Aircon Thermistor Fault, Not PCB
Aircon case in Siglap, Singapore: electrical/control traced to room temperature thermistor resistance had drifted outside normal range, sending incorrect readings to the PCB and causing premature shutdown after targeted diagnosis checks.
Case Details
- Reported
- The master bedroom aircon runs for a while, switches off on its own, then restarts and repeats the same cycle. Another company said the indoor PCB was faulty. The unit is ten years old and the client was deciding between a board replacement and a full unit swap.
- Unit
- Mitsubishi Electric · Wall-mounted · 10 years old
- Location
- Landed · Siglap, Singapore
What We Checked
- Room thermistor resistance measured against the rated curve — reading corresponded to a temperature several degrees below the actual room conditions.
- Shutdown interval was consistent across three consecutive cycles, matching a sensor-driven pattern.
- PCB responded correctly to a manual test input, confirming its logic and relay outputs were functioning.
The Diagnosis
The room thermistor had aged over ten years and its resistance had shifted from the original spec. A thermistor is a sensor whose resistance changes with temperature. The PCB uses that resistance value to work out room temperature. When the resistance drifts, the reading no longer matches what is real. In this case, the sensor told the PCB the room was several degrees cooler than it truly was. The PCB took that false value, decided the room had already reached setpoint, and shut the compressor down. As the room warmed past the false reading, the gap reopened and the compressor restarted — creating the repeating on-off cycle at steady intervals that the client described.
What Fixed It
We explained that the PCB was working correctly — it was shutting down the compressor because it was getting wrong data from the drifted sensor, not because the board itself was faulty. We replaced the thermistor with a matched sensor rated to the same curve specified by Mitsubishi Electric for this model. After fitting the new sensor, we ran a full cooling cycle and watched the compressor. It stayed on until the room truly reached setpoint, then cycled off normally. The new sensor's resistance reading matched the actual room temperature within the expected range.
The on-off cycling stopped. The unit held the set temperature through a full afternoon run with no early shutdown.
Why This Happens
How to tell a sensor fault from a board fault by the shutdown pattern.
- A drifted thermistor produces the same pattern every time. The unit shuts off at roughly the same interval because the gap between the real temperature and the false reading stays constant.

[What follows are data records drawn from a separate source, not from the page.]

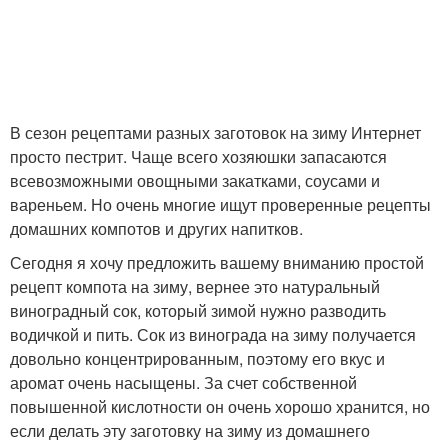
В сезон рецептами разных заготовок на зиму Интернет
просто пестрит. Чаще всего хозяюшки запасаются
всевозможными овощными закатками, соусами и
вареньем. Но очень многие ищут проверенные рецепты
домашних компотов и других напитков.
Сегодня я хочу предложить вашему вниманию простой
рецепт компота на зиму, вернее это натуральный
виноградный сок, который зимой нужно разводить
водичкой и пить. Сок из винограда на зиму получается
довольно концентрированным, поэтому его вкус и
аромат очень насыщены. За счет собственной
повышенной кислотности он очень хорошо хранится, но
если делать эту заготовку на зиму из домашнего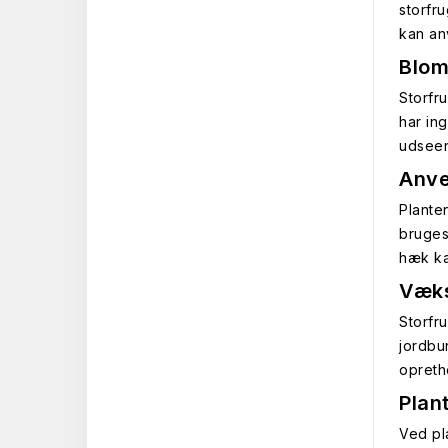
storfr
kan anv
Blom
Storfr
har in
udsee
Anve
Plante
bruges
hæk ka
Væks
Storfr
jordbu
opreth
Plan
Ved pl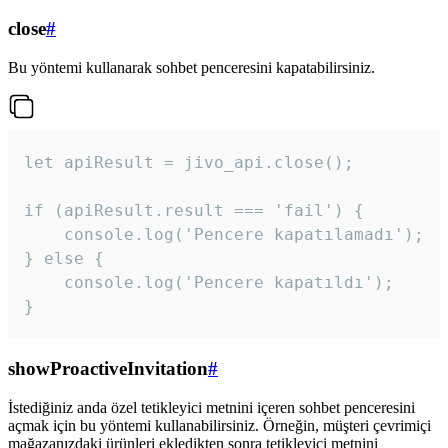
close
#
Bu yöntemi kullanarak sohbet penceresini kapatabilirsiniz.
let apiResult = jivo_api.close();

if (apiResult.result === 'fail') {

    console.log('Pencere kapatılamadı');

} else {

    console.log('Pencere kapatıldı');

}
showProactiveInvitation
#
İstediğiniz anda özel tetikleyici metnini içeren sohbet penceresini
açmak için bu yöntemi kullanabilirsiniz. Örneğin, müşteri çevrimiçi
mağazanızdaki ürünleri ekledikten sonra tetikleyici metnini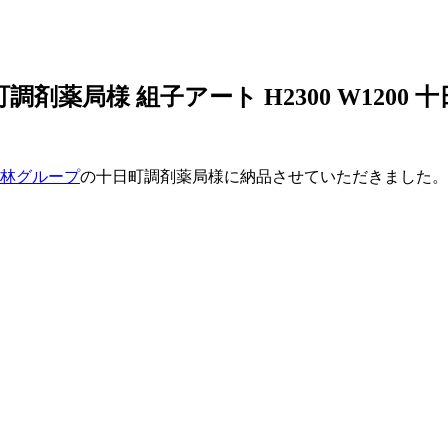
調剤薬局様 組子アート H2300 W1200 
林グループ
の十日町調剤薬局様に納品させていただきました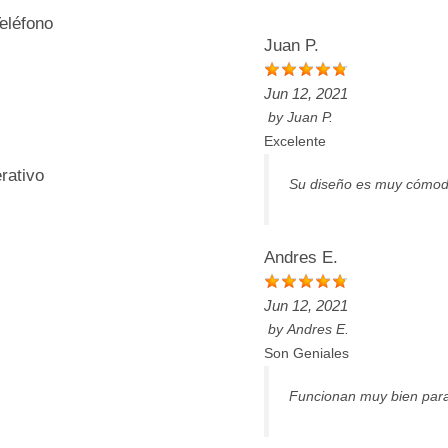
Teléfono
Juan P.
Jun 12, 2021
by
Juan P.
Excelente
rativo
Su diseño es muy cómodo
Andres E.
Jun 12, 2021
by
Andres E.
Son Geniales
Funcionan muy bien para t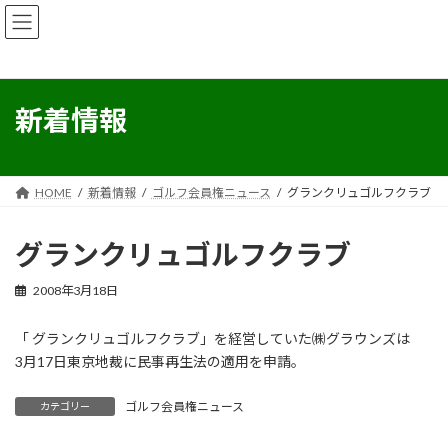
コ
ナ
ン
ビ
テ
ゲ
ン
ー
ツ
シ
へ
ョ
新着情報
ス
ン
キ
に
ッ
移
プ
動
HOME
新着情報
ゴルフ会員権ニュース
グランクリュゴルフクラブ
グランクリュゴルフクラブ
2008年3月18日
「 グランクリュゴルフクラブ」を経営していた㈱グラウンズは
3月17日東京地裁に民事再生法の適用を申請。
ゴルフ会員権ニュース
カテゴリー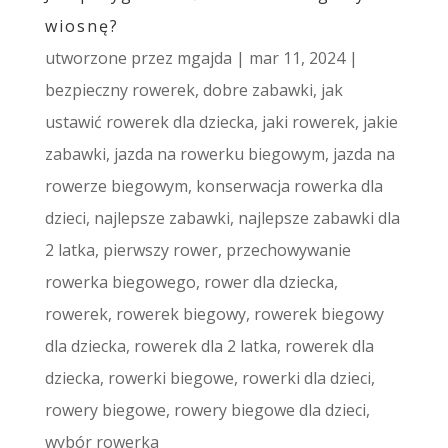
wiosnę?
utworzone przez
mgajda
|
mar 11, 2024
|
bezpieczny rowerek
,
dobre zabawki
,
jak
ustawić rowerek dla dziecka
,
jaki rowerek
,
jakie
zabawki
,
jazda na rowerku biegowym
,
jazda na
rowerze biegowym
,
konserwacja rowerka dla
dzieci
,
najlepsze zabawki
,
najlepsze zabawki dla
2 latka
,
pierwszy rower
,
przechowywanie
rowerka biegowego
,
rower dla dziecka
,
rowerek
,
rowerek biegowy
,
rowerek biegowy
dla dziecka
,
rowerek dla 2 latka
,
rowerek dla
dziecka
,
rowerki biegowe
,
rowerki dla dzieci
,
rowery biegowe
,
rowery biegowe dla dzieci
,
wybór rowerka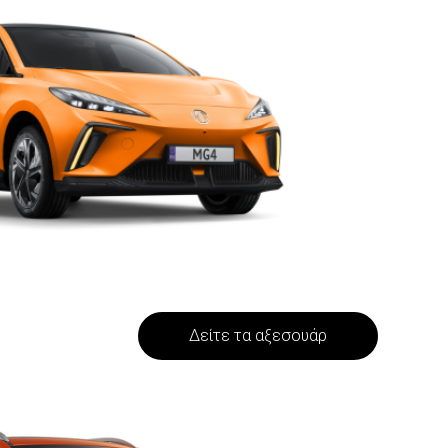
Δείτε τα αξεσουάρ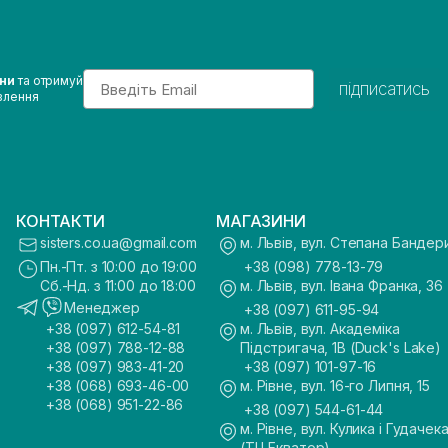
Email
ини
та отримуй
підписатись
влення
КОНТАКТИ
МАГАЗИНИ
sisters.co.ua@gmail.com
м. Львів, вул. Степана Бандер
Пн.-Пт. з 10:00 до 19:00
+38 (098) 778-13-79
Сб.-Нд. з 11:00 до 18:00
м. Львів, вул. Івана Франка, 36
Менеджер
+38 (097) 611-95-94
+38 (097) 612-54-81
м. Львів, вул. Академіка
+38 (097) 788-12-88
Підстригача, 1В (Duck's Lake)
+38 (097) 983-41-20
+38 (097) 101-97-16
+38 (068) 693-46-00
м. Рівне, вул. 16-го Липня, 15
+38 (068) 951-22-86
+38 (097) 544-61-44
м. Рівне, вул. Кулика і Гудачека
(ТЦ Екватор)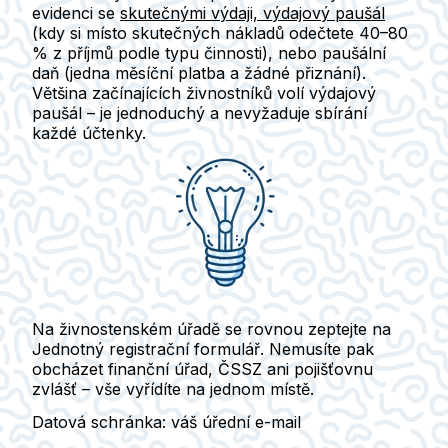
evidenci se
skutečnými výdaji, výdajový paušál
(kdy si místo skutečných nákladů odečtete 40–80
% z příjmů podle typu činnosti),
nebo paušální
daň
(jedna měsíční platba a žádné přiznání).
Většina začínajících živnostníků volí výdajový
paušál – je jednoduchý a nevyžaduje sbírání
každé účtenky.
Na živnostenském úřadě se rovnou zeptejte na
Jednotný registrační formulář. Nemusíte pak
obcházet finanční úřad, ČSSZ ani pojišťovnu
zvlášť –
vše vyřídíte na jednom místě.
Datová schránka: váš úřední e-mail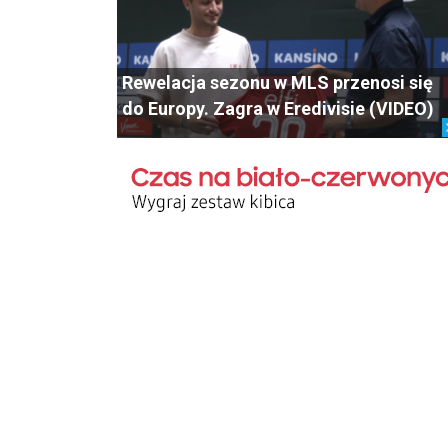
Rewelacja sezonu w MLS przenosi się
do Europy. Zagra w Eredivisie (VIDEO)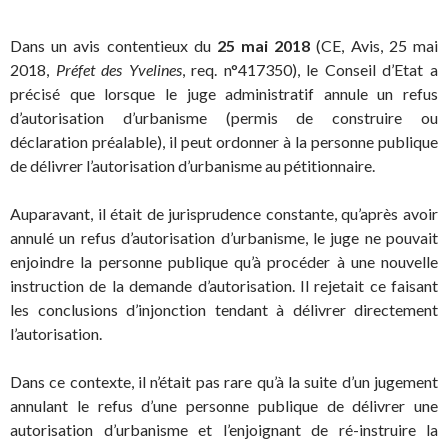
Dans un avis contentieux du
25 mai 2018
(CE, Avis, 25 mai
2018,
Préfet des Yvelines
, req. n°417350), le Conseil d’Etat a
précisé que lorsque le juge administratif annule un refus
d’autorisation d’urbanisme (permis de construire ou
déclaration préalable), il peut ordonner à la personne publique
de délivrer l’autorisation d’urbanisme au pétitionnaire.
Auparavant, il était de jurisprudence constante, qu’après avoir
annulé un refus d’autorisation d’urbanisme, le juge ne pouvait
enjoindre la personne publique qu’à procéder à une nouvelle
instruction de la demande d’autorisation. Il rejetait ce faisant
les conclusions d’injonction tendant à délivrer directement
l’autorisation.
Dans ce contexte, il n’était pas rare qu’à la suite d’un jugement
annulant le refus d’une personne publique de délivrer une
autorisation d’urbanisme et l’enjoignant de ré-instruire la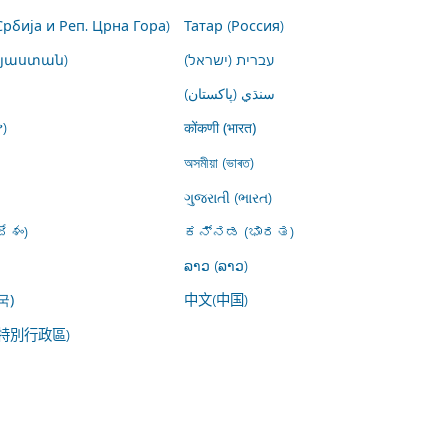
Србија и Реп. Црна Гора)
Татар (Россия)
այաստան)
עברית (ישראל)
سنڌي (پاکستان)
)
कोंकणी (भारत)
অসমীয়া (ভাৰত)
ગુજરાતી (ભારત)
ేశం)
ಕನ್ನಡ (ಭಾರತ)
ລາວ (ລາວ)
中文(中国)
국)
特別行政區)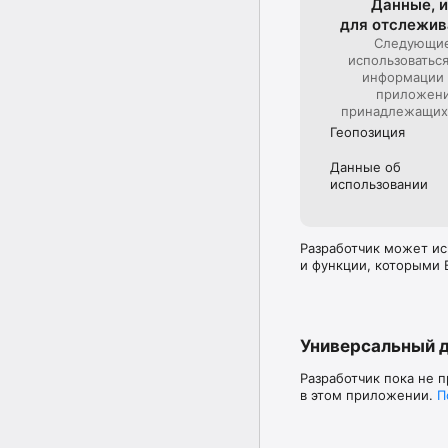
Данные, и
для отслежи­
Следующие
использоватьс
информации 
приложения
принадлежащих
Геопозиция
Данные об
использова­нии
Разработчик может ис
и функции, которыми 
Универсальный 
Разработчик пока не 
в этом приложении.
П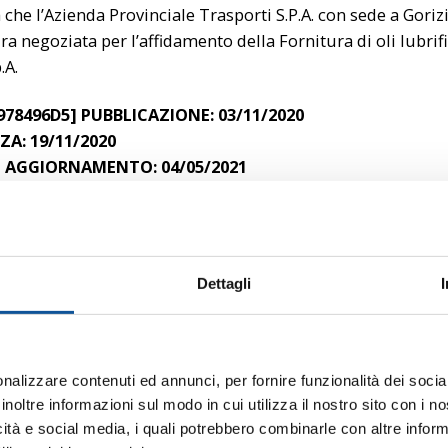
a che l’Azienda Provinciale Trasporti S.P.A. con sede a Goriz
a negoziata per l’affidamento della Fornitura di oli lubrifi
.A.
4978496D5]
PUBBLICAZIONE: 03/11/2020
A: 19/11/2020
 AGGIORNAMENTO: 04/05/2021
ntazione
anti 2020_2 Avviso Gara – Manifestazione di interesse
Dettagli
LLEGATI
anti 2020_2 Allegato 1
nalizzare contenuti ed annunci, per fornire funzionalità dei socia
inoltre informazioni sul modo in cui utilizza il nostro sito con i 
anti 2020_2 Allegato 2
icità e social media, i quali potrebbero combinarle con altre inform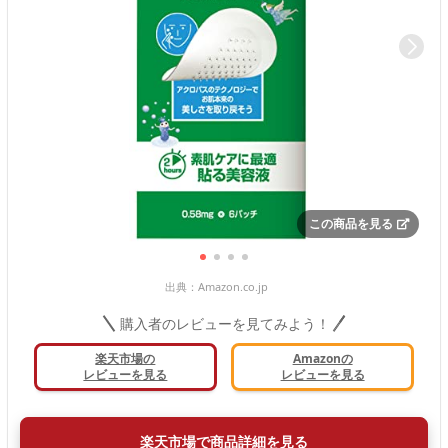
この商品を見る
出典：
Amazon.co.jp
購入者のレビューを見てみよう！
楽天市場の
Amazonの
レビューを見る
レビューを見る
楽天市場で商品詳細を見る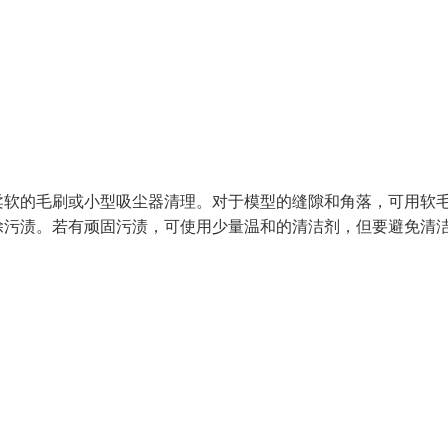
柔软的毛刷或小型吸尘器清理。对于模型的缝隙和角落，可用软
除污渍。若有顽固污渍，可使用少量温和的清洁剂，但要避免清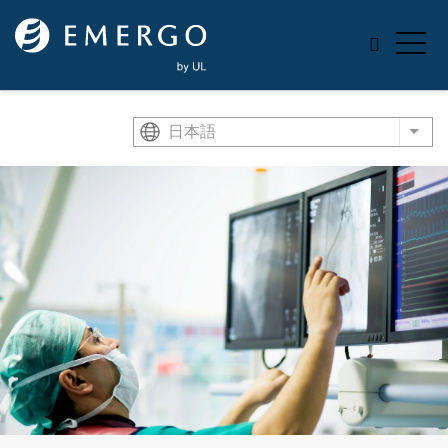
Skip to main content
日本語
List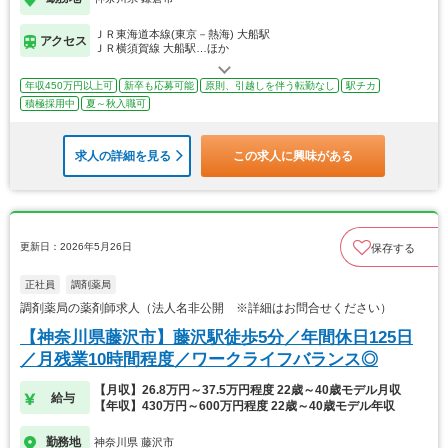
ＪＲ東海道本線(東京－熱海) 大船駅
アクセス
ＪＲ横須賀線 大船駅…ほか
年収450万円以上可
新卒も応募可能
原則、引越しを伴う転勤なし
駅チカ
積極採用中
夏～秋入職可
求人の詳細を見る
この求人に興味がある
更新日：2026年5月26日
保存する
正社員
調剤薬局
調剤薬局の薬剤師求人（法人名非公開 ※詳細はお問合せください）
【神奈川県藤沢市】藤沢駅徒歩5分／年間休日125日
／月残業10時間程度／ワークライフバランス◎
【月収】26.8万円～37.5万円程度 22歳～40歳モデル月収
給与
【年収】430万円～600万円程度 22歳～40歳モデル年収
勤務地
神奈川県 藤沢市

The PCB is doing exactly what it is meant to do — just working from wrong data.
- A failing PCB produces erratic behaviour — random shutdowns at different intervals, changing error codes, or controls that sometimes respond and sometimes do not. That kind of random pattern is the hallmark of a board problem. It looks very different from the steady cycling of a sensor fault.
- When the shutdown pattern is steady and repeating, testing the sensor resistance against the maker's spec table should come first. Ask your technician to measure the thermistor with a multimeter and compare the reading to the rated curve. This takes minutes and costs nothing.
- Thermistors are wear parts that drift over years of use. A ten-year-old sensor running 8-12 hours daily has gone through thousands of heating and cooling cycles, so some drift is normal. Swapping the sensor before blaming the board can save hundreds of dollars.